## ACTIVITY:
What follows is a set of records; restate each one word for word and drop the pictures.

## SUPPLIED MATERIAL:
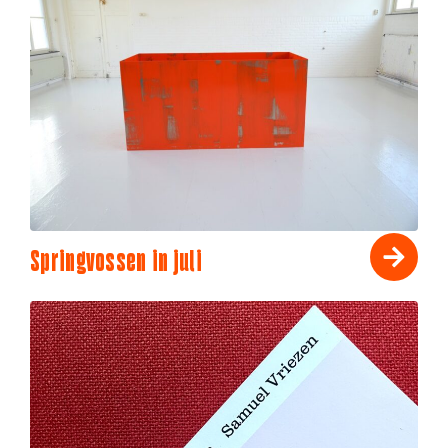
Springvossen in juli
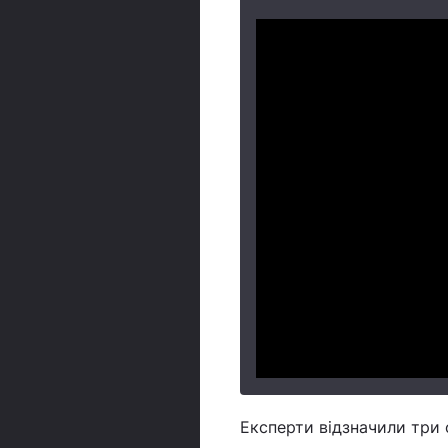
Експерти відзначили три 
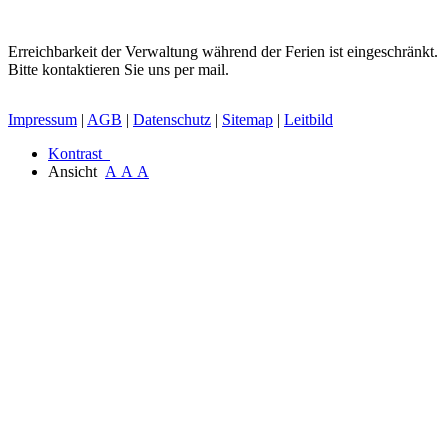
Erreichbarkeit der Verwaltung während der Ferien ist eingeschränkt.
Bitte kontaktieren Sie uns per mail.
Impressum
|
AGB
|
Datenschutz
|
Sitemap
|
Leitbild
Kontrast
Ansicht
A
A
A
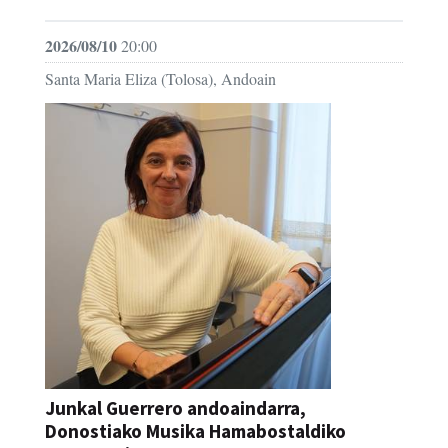
2026/08/10
20:00
Santa Maria Eliza (Tolosa), Andoain
Junkal Guerrero andoaindarra,
Donostiako Musika Hamabostaldiko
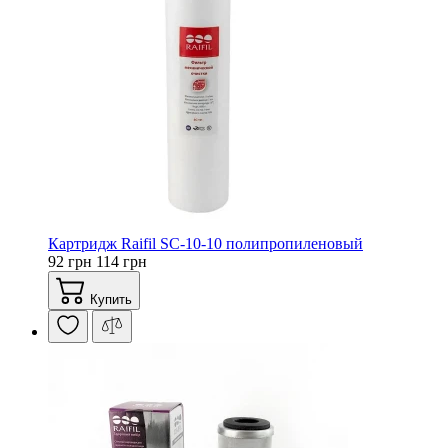
Картридж Raifil SC-10-10 полипропиленовый
92 грн
114 грн
Купить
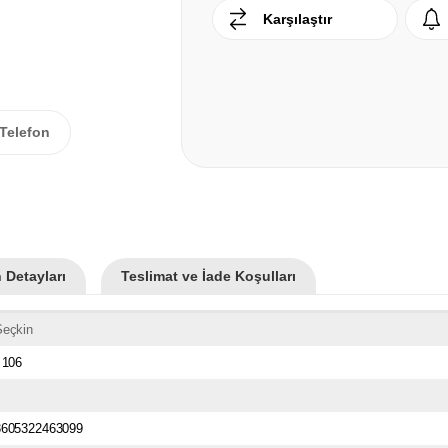
Karşılaştır
Telefon
 Detayları
Teslimat ve İade Koşulları
Seçkin
 106
3605322463099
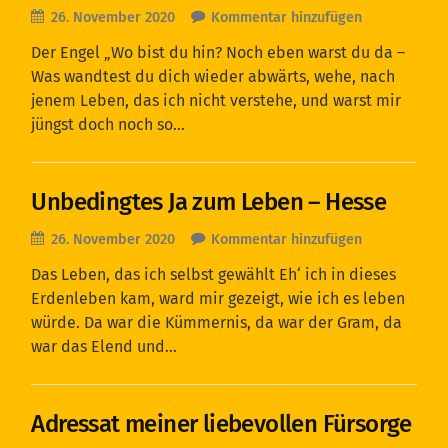
26. November 2020
Kommentar hinzufügen
Der Engel „Wo bist du hin? Noch eben warst du da –
Was wandtest du dich wieder abwärts, wehe, nach
jenem Leben, das ich nicht verstehe, und warst mir
jüngst doch noch so…
Unbedingtes Ja zum Leben – Hesse
26. November 2020
Kommentar hinzufügen
Das Leben, das ich selbst gewählt Eh‘ ich in dieses
Erdenleben kam, ward mir gezeigt, wie ich es leben
würde. Da war die Kümmernis, da war der Gram, da
war das Elend und…
Adressat meiner liebevollen Fürsorge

## RESULT:
Springvossen in juli
Експерти відзначили три 
Erreichbarkeit der Verwaltung während der Ferien ist eingeschränkt.
Bitte kontaktieren Sie uns per mail.
Impressum
|
AGB
|
Datenschutz
|
Sitemap
|
Leitbild
Kontrast
Ansicht
A
A
A
2026/08/10
20:00
Santa Maria Eliza (Tolosa), Andoain
Junkal Guerrero andoaindarra,
Donostiako Musika Hamabostaldiko
Картридж Raifil SC-10-10 полипропиленовый
92 грн
114 грн
Купить
Karşılaştır
Telefon
 Detayları
Teslimat ve İade Koşulları
Seçkin
 106
3605322463099
26. November 2020
Kommentar hinzufügen
Der Engel „Wo bist du hin? Noch eben warst du da –
Was wandtest du dich wieder abwärts, wehe, nach
jenem Leben, das ich nicht verstehe, und warst mir
jüngst doch noch so…
Unbedingtes Ja zum Leben – Hesse
26. November 2020
Kommentar hinzufügen
Das Leben, das ich selbst gewählt Eh‘ ich in dieses
Erdenleben kam, ward mir gezeigt, wie ich es leben
würde. Da war die Kümmernis, da war der Gram, da
war das Elend und…
Adressat meiner liebevollen Fürsorge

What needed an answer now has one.